It might have been the most effective HIV awareness campaign ever.
Need proof? You already know what I’m talking about and I haven’t even had to mention the hilariously risque slogans on 130,000 condom packages prepared by the Utah Department of Health — slogans like “Explore Utah’s Caves,” “Fillmore, Beaver,” “This is The Place” over a picture of a bed, and, my personal favorite, “Uintah Sex?”
However, in Utah the only thing we like dirty is the air. Or maybe a dirty Diet Coke.
Within hours, Gov. Gary Herbert swooped in like an angry dad, calling the wrappers “lewd” and put the kibosh on the provocative prophylactics.
The state’s pull-out from the condom business made national news, appearing in The Washington Post, CNN, Fox News and NBC News, among others — just not for the reasons intended.
Now the state is scrambling to gather up some 40,000 of the condoms that were distributed. Despite assurances the state was serious about HIV prevention, the “HIV and Me” website that was part of the campaign was “temporarily offline” as of late last week.
How this entire campaign got from its immaculate conception to completion without anyone having second thoughts is a little mind boggling, but the premature climax, as it were, is a big disappointment.
That’s because, jokes and entendre aside, Utah has a serious problem and this could have been part of the solution. Every three days a Utahn is diagnosed with HIV. On top of that, the rate of chlamydia infections has increased by 40% in the past decade and gonorrhea is up a staggering 834% in that same period.
Even in Utah County, where they normally just pass out empty wrappers that say “Save It For Marriage,” there were more reported cases of chlamydia than the flu last year.
“This is a real problem in Utah. Hiding from it isn't going to work,” Ahmer Afroz, executive director of the Utah AIDS Foundation, told my colleague Erin Alberty last week.
But hiding from it — or attempting to just plain hide it — is what we Utahns do best.
Rather than trying something novel, something targeting a young adult demographic (not school kids), something that has been tried in other states and something that just might actually stop the spread of disease or even save a couple lives, we unleash the outrage, and the repercussions are swift and severe.

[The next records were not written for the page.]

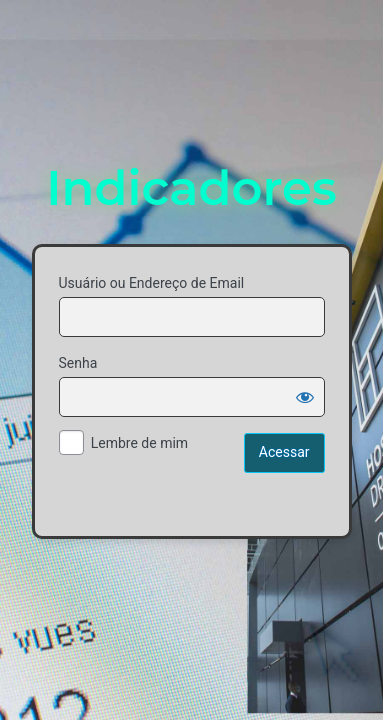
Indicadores (191, 188)
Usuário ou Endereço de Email (152, 283)
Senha (78, 363)
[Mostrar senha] (305, 397)
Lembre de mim (139, 443)
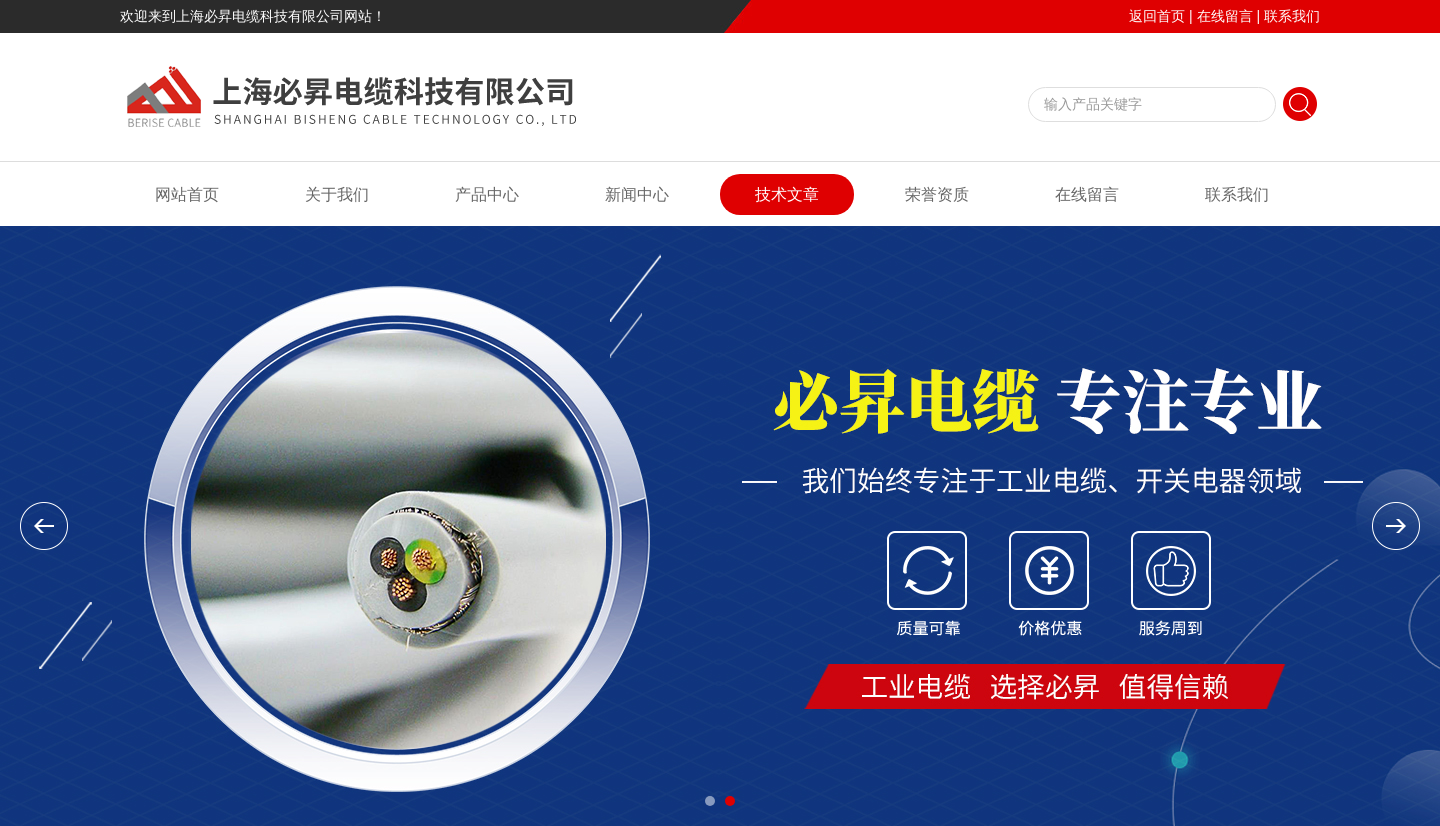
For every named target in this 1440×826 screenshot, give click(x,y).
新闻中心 (637, 194)
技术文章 (787, 194)
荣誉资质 (937, 194)
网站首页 (187, 194)
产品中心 (487, 194)
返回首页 (1157, 16)
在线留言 (1225, 16)
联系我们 (1292, 16)
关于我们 (337, 194)
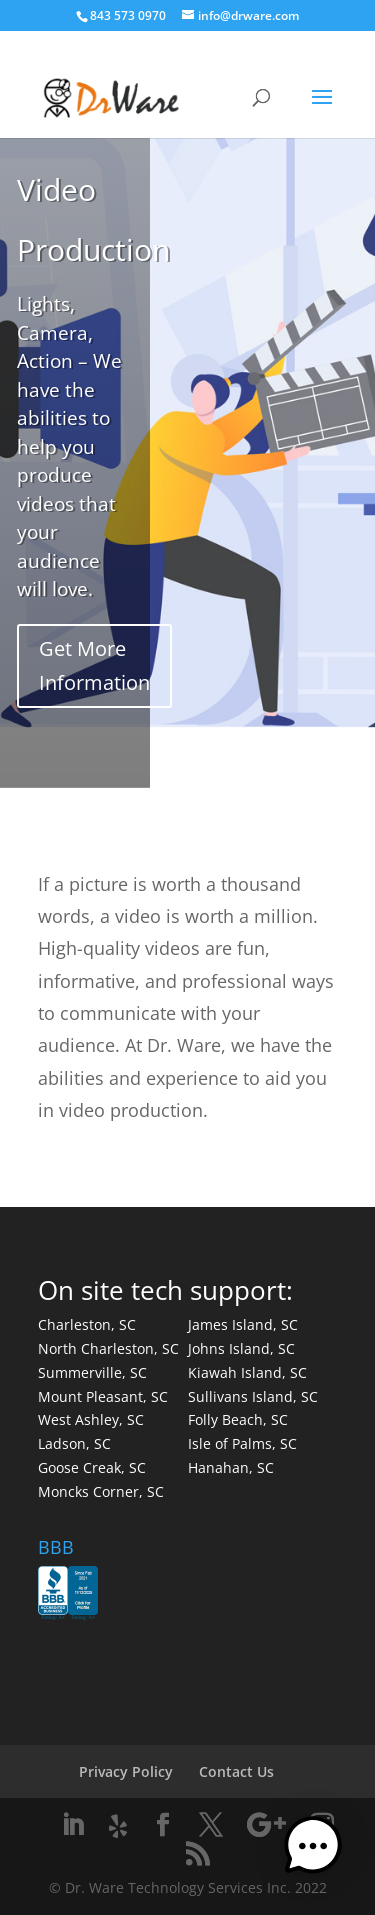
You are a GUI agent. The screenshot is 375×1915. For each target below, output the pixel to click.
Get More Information (94, 665)
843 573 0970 (128, 15)
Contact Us (236, 1771)
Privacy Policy (126, 1771)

Maybe, like I said, there is an upside. The buzz the governor’s reaction generated has spread the word about safe sex faster than an STD in Provo. But that’s a small consolation.
And now, assuming the state is able to rustle up the remaining renegade rubbers, what are we supposed to do with them? My guess is they’ll dispose of them with the same fanfare as when they got rid of 275 cases of leftover beer last month. Once it messes up the medical marijuana business (and it is probably just a matter of time), Utah will have spoiled sex, beer and weed.
That’s quite the trifecta.
If the governor thinks printing the packages was a poor use of taxpayer money (it was a federal grant, not state taxpayer money), it certainly isn’t a better use of the money to toss them out, and I can’t imagine they’ll ever show up at a state surplus property sale.
There’s a better solution. Next week, about a million people will descend on the Sundance Film Festival and my bet is that every one of those out-of-staters would want to take one of these home as a little token of Utah’s unique foibles, especially in the aftermath of all of the publicity.
So sell them to tourists for $20 a pop with proceeds going to Adam Spivak’s free HIV clinic at the University of Utah or to the Utah AIDS Foundation. At that price, they could bring in a couple million dollars and provide more than a thousand months’ worth of the HIV-preventative medicine Truvada.
Then, at least these condoms can be put to a good use — even if it’s not the one originally intended.